Explore events and logs in the center and on ESXi hosts, view related events, export recent events, and examine system, host, and VPN and VM kernel logs for troubleshooting.
Deploy virtual machines from templates in vCenter by creating and customizing templates with sysprep, using a customization specification to automate Windows OS settings and domain join.
Discover how to use the vSphere web client (Adobe Flex) to manage hosts, clusters, and virtual machines, and learn about future shifts toward a Linux appliance and single sign-on.
Explore the center's performance charts, comparing real-time statistics with aggregated views from hosts and virtual machines. Understand memory and disk metrics, including ballooning, shared memory, latency, and data center views.
Use esxtop to troubleshoot performance by inspecting cpu, memory, disk, and network statistics, customize fields and views, and terminate a virtual machine from the interface.
Apply memory and CPU reservations to guarantee resources and prevent paging, or set limits to control VM usage. Use shares and resource pools to prioritize VMs and manage disk I/O.
Move a running virtual machine from local storage to shared storage using storage vMotion, enabling live migration across datastores while preserving VM responsiveness and illustrating data-store mappings.
Move a running virtual machine between hosts using vMotion, transferring memory state with minimal downtime. No shared storage is required, and ensure Intel or AMD 64-bit architecture compatibility.

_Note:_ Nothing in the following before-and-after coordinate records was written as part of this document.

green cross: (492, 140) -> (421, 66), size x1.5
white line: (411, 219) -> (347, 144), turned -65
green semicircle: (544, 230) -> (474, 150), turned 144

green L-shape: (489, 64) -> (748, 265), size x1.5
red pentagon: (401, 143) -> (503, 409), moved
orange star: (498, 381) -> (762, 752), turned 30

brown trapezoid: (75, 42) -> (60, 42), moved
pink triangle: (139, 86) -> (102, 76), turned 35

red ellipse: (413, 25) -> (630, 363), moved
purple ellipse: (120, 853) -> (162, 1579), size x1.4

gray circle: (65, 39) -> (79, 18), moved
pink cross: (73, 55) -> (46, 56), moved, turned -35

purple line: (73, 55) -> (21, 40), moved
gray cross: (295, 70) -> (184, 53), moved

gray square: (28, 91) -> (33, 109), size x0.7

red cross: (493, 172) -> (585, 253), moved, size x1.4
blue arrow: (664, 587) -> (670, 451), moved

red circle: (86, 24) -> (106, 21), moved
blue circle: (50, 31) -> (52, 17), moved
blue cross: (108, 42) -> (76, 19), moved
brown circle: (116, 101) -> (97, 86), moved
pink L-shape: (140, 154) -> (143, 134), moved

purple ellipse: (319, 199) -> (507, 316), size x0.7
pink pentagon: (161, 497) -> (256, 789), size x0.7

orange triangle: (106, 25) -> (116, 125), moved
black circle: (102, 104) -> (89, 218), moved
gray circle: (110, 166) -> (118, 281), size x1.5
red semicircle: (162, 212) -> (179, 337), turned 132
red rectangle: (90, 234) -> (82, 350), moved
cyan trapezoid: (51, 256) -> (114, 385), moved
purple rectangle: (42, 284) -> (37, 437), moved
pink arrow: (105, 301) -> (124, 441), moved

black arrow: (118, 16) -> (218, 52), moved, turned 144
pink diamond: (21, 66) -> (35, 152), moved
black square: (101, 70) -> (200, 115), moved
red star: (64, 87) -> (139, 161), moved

Create a distributed resource scheduler cluster with two hosts and shared storage for automated VM placement and vMotion migration based on current and historical workloads.
Configure a DRS cluster by creating VM and host groups, setting automation levels, and applying rules for VM placement and host priorities during maintenance.
Assess the current cluster load with DRS recommendations and apply actions to balance resources. Compare partially automated and fully automated modes, and review VM migrations and resource distribution maps.
This VMware ESXi & vSphere training course by Infinite Skills gives you an overview of installing and configuring a vSphere environment. You will quickly become familiar with the core features of vSphere, and how to install and configure them. This tutorial is designed for the absolute beginner, and you do not need any prior vSphere experience to get the most from the lessons.
You start the training with lessons on installing and configuring vSphere. You will cover topics such as installing VMware ESXi, working with the vSphere Client, and managing Hosts using the vSphere Client. The training covers how to configure Networking and Storage, and to create and configure Virtual Machines. You will learn about installing and using vCenter, and the vSphere Client. The course shows you how to work with a Distributed Resource Scheduler (DRS), configuring for High Availability (HA) and vSphere Data Protection (VDP).
Once you have completed this VMware ESXi and vSphere Administration video tutorial, you will be familiar and comfortable with the process of installing and configuring ESXi and vSphere for a development and testing lab.